● Given data:

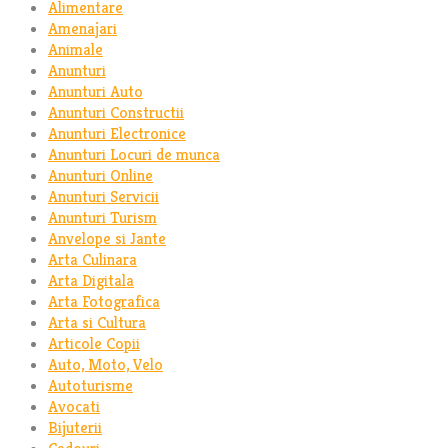
Alimentare
Amenajari
Animale
Anunturi
Anunturi Auto
Anunturi Constructii
Anunturi Electronice
Anunturi Locuri de munca
Anunturi Online
Anunturi Servicii
Anunturi Turism
Anvelope si Jante
Arta Culinara
Arta Digitala
Arta Fotografica
Arta si Cultura
Articole Copii
Auto, Moto, Velo
Autoturisme
Avocati
Bijuterii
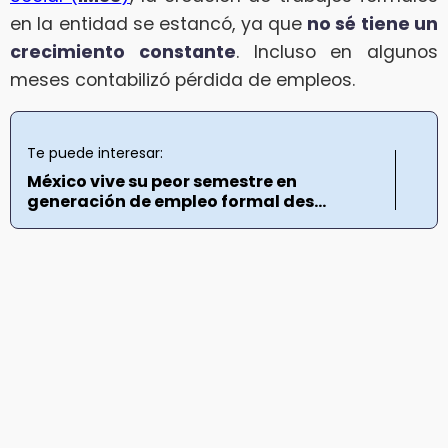
en la entidad se estancó, ya que
no sé tiene un
crecimiento constante
. Incluso en algunos
meses contabilizó pérdida de empleos.
Te puede interesar:
México vive su peor semestre en
generación de empleo formal des...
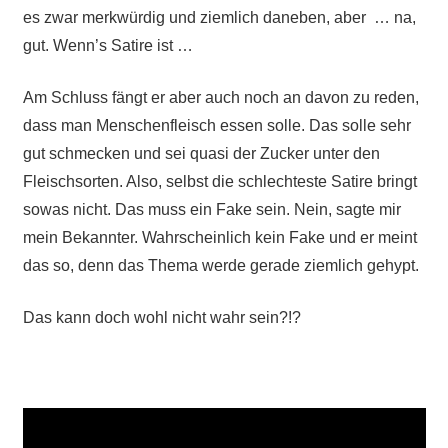
es zwar merkwürdig und ziemlich daneben, aber … na,
gut. Wenn’s Satire ist …
Am Schluss fängt er aber auch noch an davon zu reden,
dass man Menschenfleisch essen solle. Das solle sehr
gut schmecken und sei quasi der Zucker unter den
Fleischsorten. Also, selbst die schlechteste Satire bringt
sowas nicht. Das muss ein Fake sein. Nein, sagte mir
mein Bekannter. Wahrscheinlich kein Fake und er meint
das so, denn das Thema werde gerade ziemlich gehypt.
Das kann doch wohl nicht wahr sein?!?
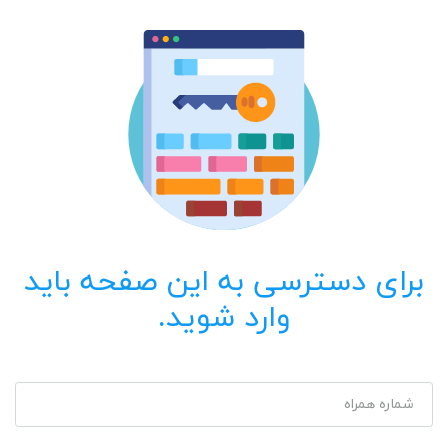
برای دسترسی به این صفحه باید
وارد شوید.
شماره همراه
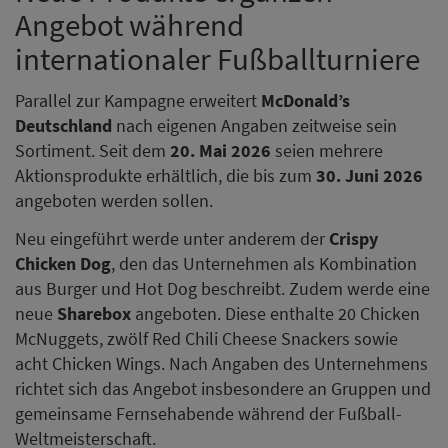
Angebot während
internationaler Fußballturniere
Parallel zur Kampagne erweitert
McDonald’s
Deutschland
nach eigenen Angaben zeitweise sein
Sortiment. Seit dem
20. Mai 2026
seien mehrere
Aktionsprodukte erhältlich, die bis zum
30. Juni 2026
angeboten werden sollen.
Neu eingeführt werde unter anderem der
Crispy
Chicken Dog
, den das Unternehmen als Kombination
aus Burger und Hot Dog beschreibt. Zudem werde eine
neue
Sharebox
angeboten. Diese enthalte 20 Chicken
McNuggets, zwölf Red Chili Cheese Snackers sowie
acht Chicken Wings. Nach Angaben des Unternehmens
richtet sich das Angebot insbesondere an Gruppen und
gemeinsame Fernsehabende während der Fußball-
Weltmeisterschaft.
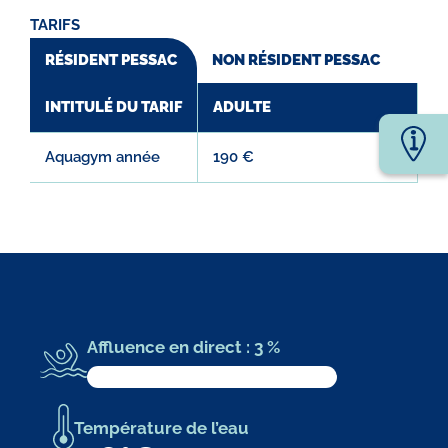
TARIFS
RÉSIDENT PESSAC
NON RÉSIDENT PESSAC
INTITULÉ DU TARIF
ADULTE
Aquagym année
190 €
Affluence en direct : 3 %
Température de l’eau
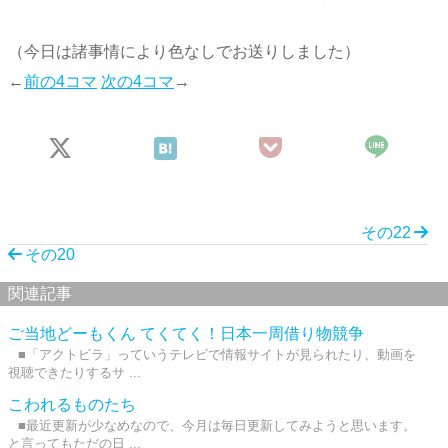
（今日は諸事情により色なしでお送りしました）
←
前の4コマ
次の4コマ
→
その22
その20
関連記事
ご当地どーもくん てくてく！日本一周借り物競争
■「アクトビラ」っていうテレビで情報サイトが見られたり、動画を
視聴できたりするサ ...
こわれるものたち
■最近更新が少なめなので、今月は毎日更新してみようと思います。
と言ってもただの日 ...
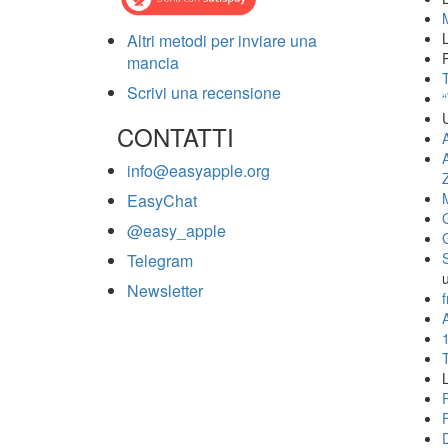
Altri metodi per inviare una
mancia
T
Scrivi una recensione
CONTATTI
info@easyapple.org
EasyChat
@easy_apple
Telegram
Newsletter
f
A
L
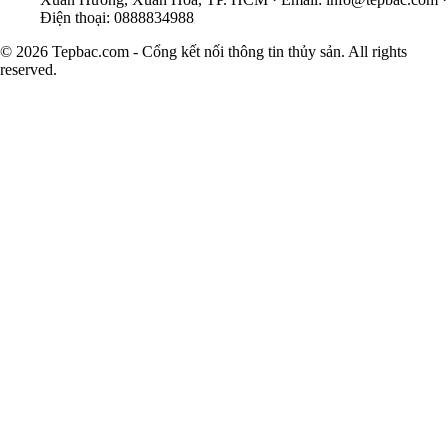
Điện thoại: 0888834988
© 2026 Tepbac.com - Cổng kết nối thông tin thủy sản. All rights
reserved.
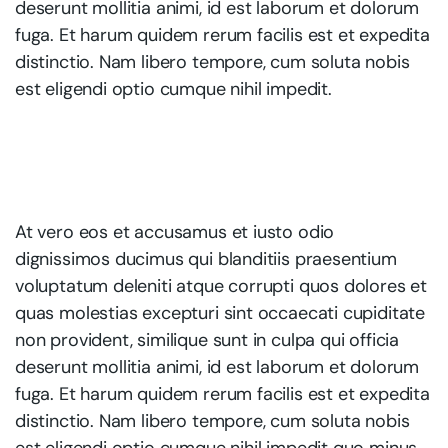
deserunt mollitia animi, id est laborum et dolorum
fuga. Et harum quidem rerum facilis est et expedita
distinctio. Nam libero tempore, cum soluta nobis
est eligendi optio cumque nihil impedit.
At vero eos et accusamus et iusto odio
dignissimos ducimus qui blanditiis praesentium
voluptatum deleniti atque corrupti quos dolores et
quas molestias excepturi sint occaecati cupiditate
non provident, similique sunt in culpa qui officia
deserunt mollitia animi, id est laborum et dolorum
fuga. Et harum quidem rerum facilis est et expedita
distinctio. Nam libero tempore, cum soluta nobis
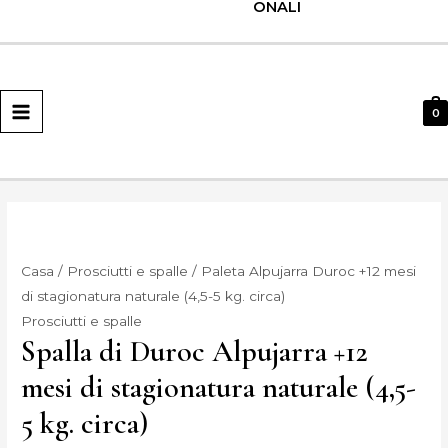
ONALI
MENU
PRINCIPALE
0
Casa
/
Prosciutti e spalle
/ Paleta Alpujarra Duroc +12 mesi
di stagionatura naturale (4,5-5 kg. circa)
Prosciutti e spalle
Spalla di Duroc Alpujarra +12
mesi di stagionatura naturale (4,5-
5 kg. circa)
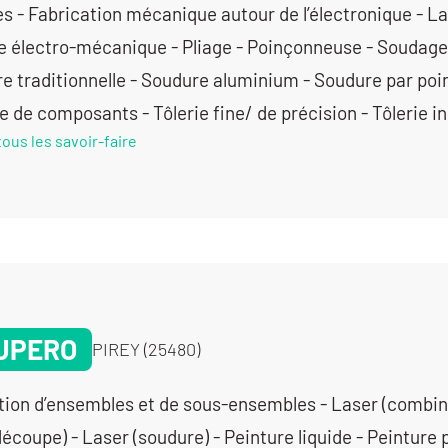
es - Fabrication mécanique autour de l’électronique - La
 électro-mécanique - Pliage - Poinçonneuse - Soudage
re traditionnelle - Soudure aluminium - Soudure par poi
de composants - Tôlerie fine/ de précision - Tôlerie in
tous les savoir-faire
UPERO
PIREY (25480)
tion d’ensembles et de sous-ensembles - Laser (combin
écoupe) - Laser (soudure) - Peinture liquide - Peinture 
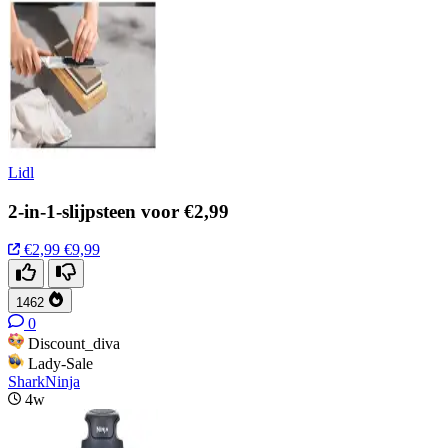
Lidl
2-in-1-slijpsteen voor €2,99
€2,99
€9,99
1462
0
Discount_diva
Lady-Sale
SharkNinja
4w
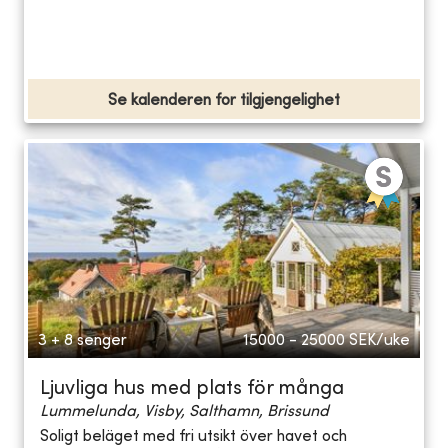
Se kalenderen for tilgjengelighet
3 + 8 senger
15000 - 25000
SEK/uke
Ljuvliga hus med plats för många
Lummelunda, Visby, Salthamn, Brissund
Soligt beläget med fri utsikt över havet och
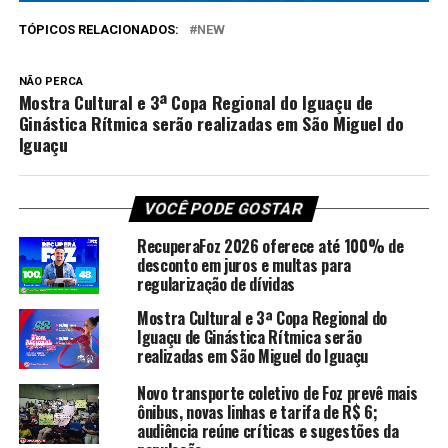
TÓPICOS RELACIONADOS:
NEW
NÃO PERCA
Mostra Cultural e 3ª Copa Regional do Iguaçu de
Ginástica Rítmica serão realizadas em São Miguel do
Iguaçu
VOCÊ PODE GOSTAR
RecuperaFoz 2026 oferece até 100% de
desconto em juros e multas para
regularização de dívidas
Mostra Cultural e 3ª Copa Regional do
Iguaçu de Ginástica Rítmica serão
realizadas em São Miguel do Iguaçu
Novo transporte coletivo de Foz prevê mais
ônibus, novas linhas e tarifa de R$ 6;
audiência reúne críticas e sugestões da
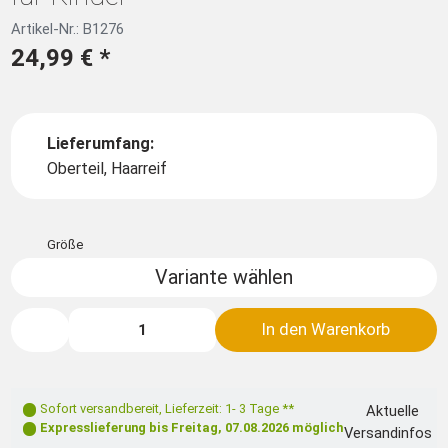
Artikel-Nr.: B1276
24,99 €
*
Lieferumfang:
Oberteil, Haarreif
Größe
Variante wählen
In den Warenkorb
Sofort versandbereit
,
Lieferzeit: 1- 3 Tage **
Aktuelle
Expresslieferung bis
Freitag, 07.08.2026
möglich
Versandinfos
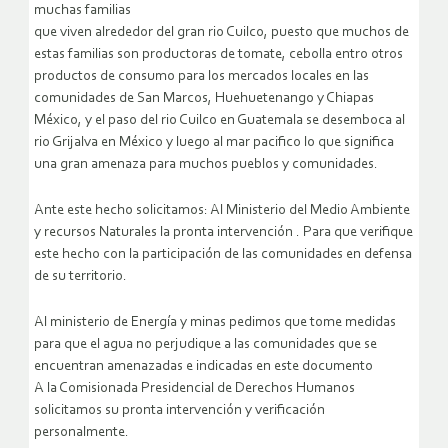
muchas familias
que viven alrededor del gran rio Cuilco, puesto que muchos de
estas familias son productoras de tomate, cebolla entro otros
productos de consumo para los mercados locales en las
comunidades de San Marcos, Huehuetenango y Chiapas
México, y el paso del rio Cuilco en Guatemala se desemboca al
rio Grijalva en México y luego al mar pacifico lo que significa
una gran amenaza para muchos pueblos y comunidades.
Ante este hecho solicitamos: Al Ministerio del Medio Ambiente
y recursos Naturales la pronta intervención . Para que verifique
este hecho con la participación de las comunidades en defensa
de su territorio.
Al ministerio de Energía y minas pedimos que tome medidas
para que el agua no perjudique a las comunidades que se
encuentran amenazadas e indicadas en este documento
A la Comisionada Presidencial de Derechos Humanos
solicitamos su pronta intervención y verificación
personalmente.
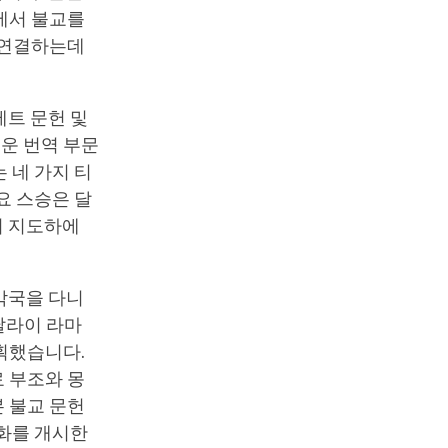
에서 불교를
 연결하는데
베트 문헌 및
을 도운 번역 부문
 네 가지 티
요 스승은 달
의 지도하에
각국을 다니
달라이 라마
획했습니다.
 부조와 몽
 불교 문헌
대화를 개시한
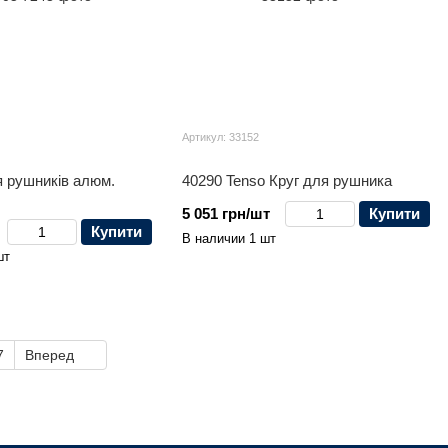
Артикул: 33152
я рушників алюм.
40290 Tenso Круг для рушника
5 051 грн/шт
Купити
Купити
В наличии 1 шт
шт
7
Вперед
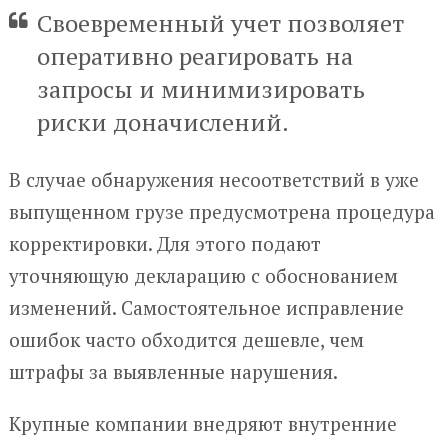
Своевременный учет позволяет
оперативно реагировать на
запросы и минимизировать
риски доначислений.
В случае обнаружения несоответствий в уже
выпущенном грузе предусмотрена процедура
корректировки. Для этого подают
уточняющую декларацию с обоснованием
изменений. Самостоятельное исправление
ошибок часто обходится дешевле, чем
штрафы за выявленные нарушения.
Крупные компании внедряют внутренние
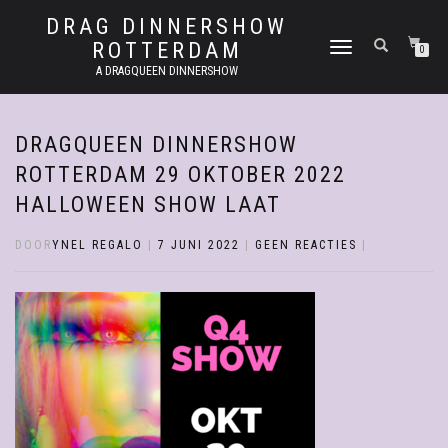
DRAG DINNERSHOW
ROTTERDAM
SCHAKEL
0
TUSSEN
A DRAGQUEEN DINNERSHOW
MENU
DRAGQUEEN DINNERSHOW
ROTTERDAM 29 OKTOBER 2022
HALLOWEEN SHOW LAAT
DOOR
YNEL REGALO
|
7 JUNI 2022
|
GEEN REACTIES
|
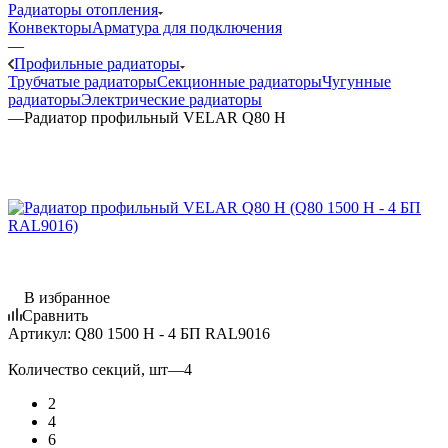
Радиаторы отопления
Конвекторы
Арматура для подключения
—
Профильные радиаторы
Трубчатые радиаторы
Секционные радиаторы
Чугунные
радиаторы
Электрические радиаторы
—
Радиатор профильный VELAR Q80 H
В избранное
Сравнить
Артикул:
Q80 1500 H - 4 БП RAL9016
Количество секций, шт
—
4
2
4
6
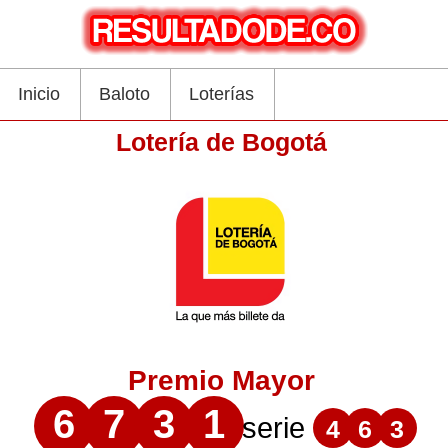
Inicio
Baloto
Loterías
Lotería de Bogotá
Premio Mayor
6
7
3
1
serie
4
6
3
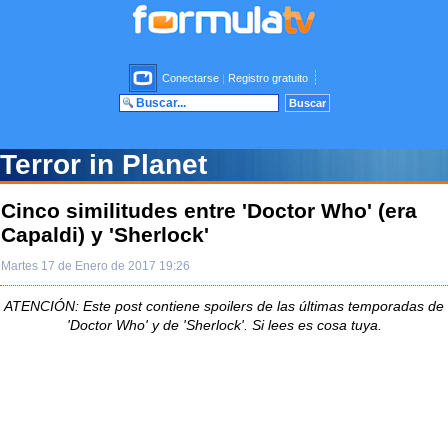
Conectarse
|
Registro gratuito
Terror in Planet
Cinco similitudes entre 'Doctor Who' (era
Capaldi) y 'Sherlock'
Martes 17 de Enero de 2017 19:26
ATENCIÓN: Este post contiene spoilers de las últimas temporadas de
'Doctor Who' y de 'Sherlock'. Si lees es cosa tuya.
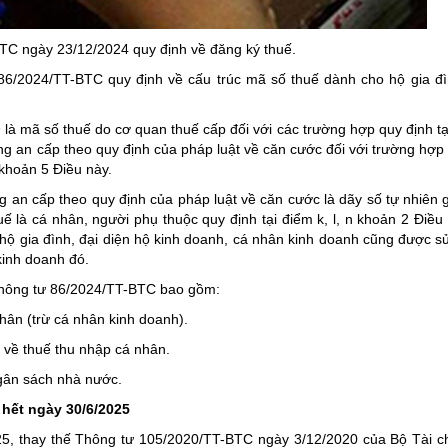
ng hợp
Giảm nghèo bền vững
TC ngày 23/12/2024 quy định về đăng ký thuế.
Đưa nghị quyết của Đảng v
86/2024/TT-BTC quy định về cấu trúc mã số thuế dành cho hộ gia đì
Bầu cử đại biểu Quốc hội k
Đại hội Đảng các cấp
n
là mã số thuế do cơ quan thuế cấp đối với các trường hợp quy định tại
g an cấp theo quy định của pháp luật về căn cước đối với trường hợp
Gia đình hạnh phúc bền vữ
 khoản 5 Điều này.
An toàn thông tin
 an cấp theo quy định của pháp luật về căn cước là dãy số tự nhiên
Thông tin biên giới
 là cá nhân, người phụ thuộc quy định tại điểm k, l, n khoản 2 Điều
 hộ gia đình, đại diện hộ kinh doanh, cá nhân kinh doanh cũng được s
Người Việt Nam ưu tiên dùn
kinh doanh đó.
Điểm báo
4 Thông tư 86/2024/TT-BTC bao gồm:
Phóng sự ảnh
hân (trừ cá nhân kinh doanh).
Chuyên mục khác
t về thuế thu nhập cá nhân.
ngân sách nhà nước.
hết ngày 30/6/2025
25, thay thế Thông tư 105/2020/TT-BTC ngày 3/12/2020 của Bộ Tài 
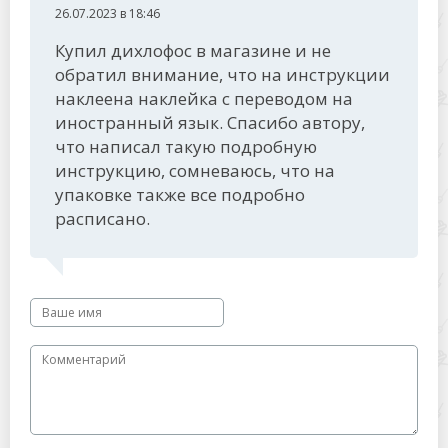
26.07.2023 в 18:46
Купил дихлофос в магазине и не
обратил внимание, что на инструкции
наклеена наклейка с переводом на
иностранный язык. Спасибо автору,
что написал такую подробную
инструкцию, сомневаюсь, что на
упаковке также все подробно
расписано.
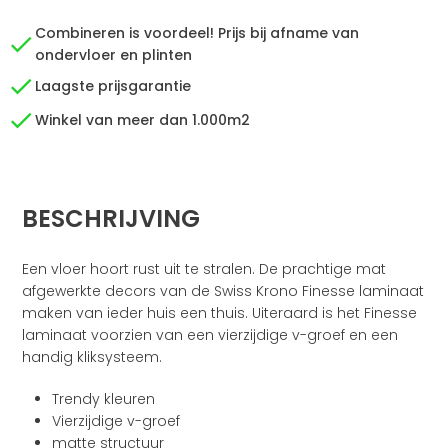
Combineren is voordeel! Prijs bij afname van
ondervloer en plinten
Laagste prijsgarantie
Winkel van meer dan 1.000m2
BESCHRIJVING
Een vloer hoort rust uit te stralen. De prachtige mat
afgewerkte decors van de Swiss Krono Finesse laminaat
maken van ieder huis een thuis. Uiteraard is het Finesse
laminaat voorzien van een vierzijdige v-groef en een
handig kliksysteem.
Trendy kleuren
Vierzijdige v-groef
matte structuur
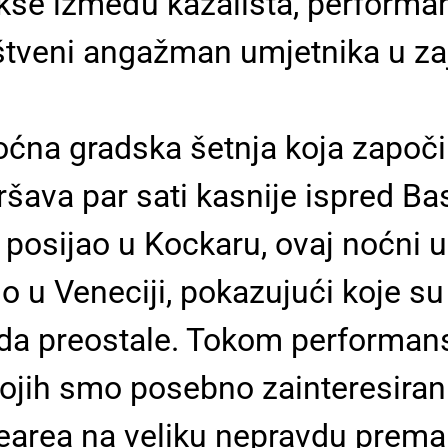
kse između kazališta, performans
štveni angažman umjetnika u zaj
oćna gradska šetnja koja započi
vršava par sati kasnije ispred Ba
i posijao u
Kockaru
, ovaj noćni 
o u Veneciji, pokazujući koje su
da preostale. Tokom performans
ojih smo posebno zainteresirani
pearea na veliku nepravdu prema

● The task:
Looking at the listing above, which lines run from the one containing "3 + 8 senger" through the one containing "я рушників алюм."? Print exactly those, ends included, pictures excluded.

● Written answer:
3 + 8 senger
15000 - 25000
SEK/uke
Ljuvliga hus med plats för många
Lummelunda, Visby, Salthamn, Brissund
Soligt beläget med fri utsikt över havet och
TÓPICOS RELACIONADOS:
NEW
NÃO PERCA
Mostra Cultural e 3ª Copa Regional do Iguaçu de
Ginástica Rítmica serão realizadas em São Miguel do
Iguaçu
VOCÊ PODE GOSTAR
RecuperaFoz 2026 oferece até 100% de
desconto em juros e multas para
regularização de dívidas
Mostra Cultural e 3ª Copa Regional do
Iguaçu de Ginástica Rítmica serão
realizadas em São Miguel do Iguaçu
Novo transporte coletivo de Foz prevê mais
ônibus, novas linhas e tarifa de R$ 6;
audiência reúne críticas e sugestões da
Artikel-Nr.: B1276
24,99 €
*
Lieferumfang:
Oberteil, Haarreif
Größe
Variante wählen
In den Warenkorb
Sofort versandbereit
,
Lieferzeit: 1- 3 Tage **
Aktuelle
Expresslieferung bis
Freitag, 07.08.2026
möglich
Versandinfos
muchas familias
que viven alrededor del gran rio Cuilco, puesto que muchos de
estas familias son productoras de tomate, cebolla entro otros
productos de consumo para los mercados locales en las
comunidades de San Marcos, Huehuetenango y Chiapas
México, y el paso del rio Cuilco en Guatemala se desemboca al
rio Grijalva en México y luego al mar pacifico lo que significa
una gran amenaza para muchos pueblos y comunidades.
Ante este hecho solicitamos: Al Ministerio del Medio Ambiente
y recursos Naturales la pronta intervención . Para que verifique
este hecho con la participación de las comunidades en defensa
de su territorio.
Al ministerio de Energía y minas pedimos que tome medidas
para que el agua no perjudique a las comunidades que se
encuentran amenazadas e indicadas en este documento
A la Comisionada Presidencial de Derechos Humanos
solicitamos su pronta intervención y verificación
personalmente.
에서 불교를
 연결하는데
베트 문헌 및
을 도운 번역 부문
 네 가지 티
요 스승은 달
의 지도하에
각국을 다니
달라이 라마
획했습니다.
 부조와 몽
 불교 문헌
대화를 개시한
Артикул: 33152
я рушників алюм.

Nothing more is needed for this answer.